What is being asked
Each line of data below must be printed exactly as written, with any pictures removed.

Source records
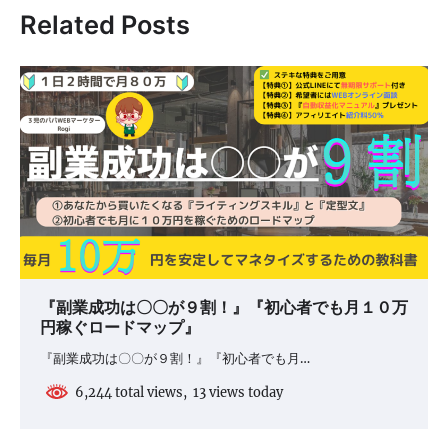
Related Posts
ゲ
ー
シ
ョ
ン
『副業成功は〇〇が９割！』『初心者でも月１０万
円稼ぐロードマップ』
『副業成功は〇〇が９割！』『初心者でも月…
6,244 total views, 13 views today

Answer box
Related Posts
ゲ
ー
シ
ョ
ン
『副業成功は〇〇が９割！』『初心者でも月１０万
円稼ぐロードマップ』
『副業成功は〇〇が９割！』『初心者でも月…
6,244 total views, 13 views today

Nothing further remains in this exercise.